Playing nicely with the scheduler
Counter-intuitively, to maximize the amount of fuzzing, I had to minimize the duration of each fuzz job. The scheduler tries to avoid delays in the regression test jobs so developers don't go insane watching the tree. A low-priority job will be allowed to start much more often if it only takes 30 minutes.
Being limited to 30 minutes means the fuzz jobs don't have time to compile Firefox. Instead, fuzz jobs have to download Tinderbox builds like the regression test jobs do. I fixed several bugs in mozilla-central to make Tinderbox builds work for fuzzing.
I also modified the testcase reducer to split its work into 30-minute jobs. If the fuzzer finds a bug and the reducer takes longer than 30 minutes, it uploads the partially-reduced testcase, along with the reduction algorithm's state, for a subsequent job to continue reducing. To avoid race conditions between uploading and downloading, I use "ssh mv" synchronization.
Not destroying the test slaves
I wasn't trying to fill up the disks on the test slaves, really!
Early versions of my script filled up /tmp. I had incorrectly assumed that /tmp would be cleared on each reboot. Luckily, Nagios caught this before it caused serious damage.

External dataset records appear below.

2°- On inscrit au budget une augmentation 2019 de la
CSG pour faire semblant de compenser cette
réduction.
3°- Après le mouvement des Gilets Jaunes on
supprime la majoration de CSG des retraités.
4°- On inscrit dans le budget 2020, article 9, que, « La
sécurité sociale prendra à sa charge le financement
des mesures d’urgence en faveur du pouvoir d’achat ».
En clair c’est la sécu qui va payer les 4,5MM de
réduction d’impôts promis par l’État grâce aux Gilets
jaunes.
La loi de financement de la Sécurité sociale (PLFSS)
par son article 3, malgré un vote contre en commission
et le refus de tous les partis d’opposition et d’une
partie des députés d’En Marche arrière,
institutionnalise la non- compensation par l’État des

Due to a security bug in some debug builds of Firefox, the fuzzer created randomly-named files in the home directory. This security bug has been fixed, but I'm afraid RelEng will be finding files named "undefined" and "[Object HTMLBodyElement]" for a while.
By restarting Firefox frequently, fuzzing accelerated the creation of gigantic console.log files on the slaves. We're trying to figure out whether to make debug-Firefox not create these files or make BuildBot delete them.
Results so far
Running in the test pool gets me a variety of operating systems. The fuzzer currently runs on Mac32 (10.5), Mac64 (10.6), Linux32, Linux64, and Win32. This allowed me to find a 64-bit-only bug and a Linux-only bug in October. Previously, I had mostly been testing on Mac.

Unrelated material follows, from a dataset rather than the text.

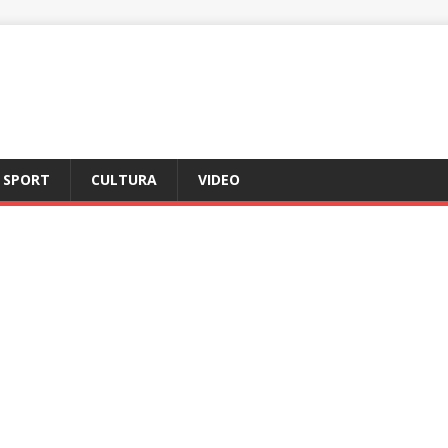
SPORT
CULTURA
VIDEO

The extra computational power also makes a difference. I can find regressions more quickly (which developers appreciate) and find harder-to-trigger bugs (which developers don't appreciate quite as much). I also get faster results when I change the fuzzer, such as the two convoluted testcases I got shortly after I added document.write fuzzing.
Unexpectedly, getting quick results from fuzzer changes makes me more inclined to tweak and improve to the fuzzer. I know that the change will still be fresh in my mind when I learn about its effects. This may turn out to be the most important win.
With cross-platform testing and the boost to agility, I suddenly feel a lot closer to being able to share and release the fuzzer.